Intralinks CEO labels Box 'consumer-grade platform', questions enterprise case for use

'We've had workflow for five years, they announced that it's in their roadmap,' Ronald Hovsepian tells Computing

President and CEO of Intralinks, Ronald Hovsepian, has described rival collaboration tools provider Box as a "consumer-grade player", arguing the firm is some way behind in terms of what it can offer the enterprise when compared with his organisation.

Intralinks customers include HSBC and McLaren Mercedes, clients that Hovsepian told Computing demonstrate that the New York-based secure collaboration tools firm is ahead of rivals including Box and Dropbox, which he said were designed for more consumers rather than enterprise users.

"Most of the other file share platforms don't have the content engines we have for enterprise sharing or our controls because they're trying to learn the market.

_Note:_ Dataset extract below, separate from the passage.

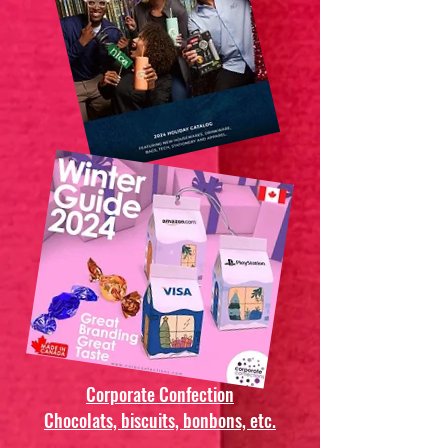
Corporate Confection
Chocolats, biscuits, bonbons, etc.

Both of them [Dropbox and Box] are really consumer heritage platforms," he said.

Hovsepian pointed to recent announcements from Box about changes to its tools that he argued demonstrate how the firm is playing catch-up in the enterprise market.

"Aaron [Levie, CEO of Box] just highlighted the other day he's rebuilt his sync engine after four years because it's designed for consumers," he said.

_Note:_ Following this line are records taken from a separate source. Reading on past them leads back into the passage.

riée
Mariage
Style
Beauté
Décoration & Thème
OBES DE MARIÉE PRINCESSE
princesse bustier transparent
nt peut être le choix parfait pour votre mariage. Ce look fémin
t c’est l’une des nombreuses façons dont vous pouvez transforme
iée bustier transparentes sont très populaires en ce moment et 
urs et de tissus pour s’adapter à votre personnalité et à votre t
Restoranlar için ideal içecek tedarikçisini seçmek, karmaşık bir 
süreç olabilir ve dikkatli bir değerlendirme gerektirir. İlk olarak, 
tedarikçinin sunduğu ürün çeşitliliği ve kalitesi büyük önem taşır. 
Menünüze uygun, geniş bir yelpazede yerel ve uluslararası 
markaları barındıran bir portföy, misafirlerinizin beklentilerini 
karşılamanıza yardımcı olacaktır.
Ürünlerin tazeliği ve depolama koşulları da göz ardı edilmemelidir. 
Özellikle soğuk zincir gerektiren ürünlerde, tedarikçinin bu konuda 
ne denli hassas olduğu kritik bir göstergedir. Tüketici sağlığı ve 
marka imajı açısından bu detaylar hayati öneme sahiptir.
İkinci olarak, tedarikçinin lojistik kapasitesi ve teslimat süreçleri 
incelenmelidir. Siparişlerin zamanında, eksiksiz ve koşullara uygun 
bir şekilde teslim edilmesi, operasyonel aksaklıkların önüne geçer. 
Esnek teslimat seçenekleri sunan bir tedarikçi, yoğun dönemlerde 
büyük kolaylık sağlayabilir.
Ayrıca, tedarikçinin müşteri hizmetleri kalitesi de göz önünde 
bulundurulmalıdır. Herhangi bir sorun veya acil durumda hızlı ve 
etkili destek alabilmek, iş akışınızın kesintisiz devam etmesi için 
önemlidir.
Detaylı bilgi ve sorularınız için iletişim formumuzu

"But that just shows they're down at the file sync and share level, they're not into the entire platform which is the content engine of controls, entitlements, provisioning and all those other pieces that are very, very important for the flow of the environment and the way you plan that workflow," he told Computing.

"We've had workflow for five years, they announced that it's in their roadmap. Okay great, but we've been doing that for five years. They didn't even talk about meta-tagging, which is a whole other issue; we self-tag,"

Hovsepian added that a lot needs to be considered if Box wants to "move up" from providing a "consumer grade" service.

"There's a lot of richness that has to go up when you move up into the enterprise out of being just a consumer-grade player, both from a security compliance and manageability perspective," he said.